#### Work order:
Where an entry below contains an image, skip the image and copy the rest exactly.

Data records:

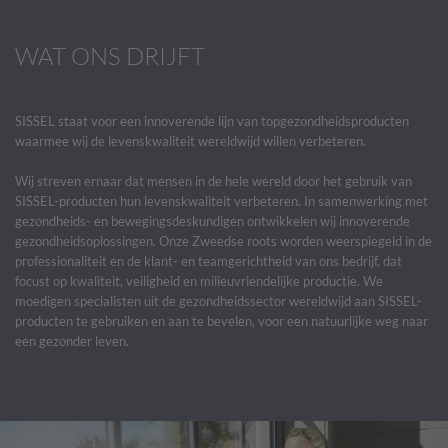
WAT ONS DRIJFT
SISSEL staat voor een innoverende lijn van topgezondheidsproducten
waarmee wij de levenskwaliteit wereldwijd willen verbeteren.
Wij streven ernaar dat mensen in de hele wereld door het gebruik van
SISSEL-producten hun levenskwaliteit verbeteren. In samenwerking met
gezondheids- en bewegingsdeskundigen ontwikkelen wij innoverende
gezondheidsoplossingen. Onze Zweedse roots worden weerspiegeld in de
professionaliteit en de klant- en teamgerichtheid van ons bedrijf, dat
focust op kwaliteit, veiligheid en milieuvriendelijke productie. We
moedigen specialisten uit de gezondheidssector wereldwijd aan SISSEL-
producten te gebruiken en aan te bevelen, voor een natuurlijke weg naar
een gezonder leven.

#### Response to this task:
WAT ONS DRIJFT
SISSEL staat voor een innoverende lijn van topgezondheidsproducten
waarmee wij de levenskwaliteit wereldwijd willen verbeteren.
Wij streven ernaar dat mensen in de hele wereld door het gebruik van
SISSEL-producten hun levenskwaliteit verbeteren. In samenwerking met
gezondheids- en bewegingsdeskundigen ontwikkelen wij innoverende
gezondheidsoplossingen. Onze Zweedse roots worden weerspiegeld in de
professionaliteit en de klant- en teamgerichtheid van ons bedrijf, dat
focust op kwaliteit, veiligheid en milieuvriendelijke productie. We
moedigen specialisten uit de gezondheidssector wereldwijd aan SISSEL-
producten te gebruiken en aan te bevelen, voor een natuurlijke weg naar
een gezonder leven.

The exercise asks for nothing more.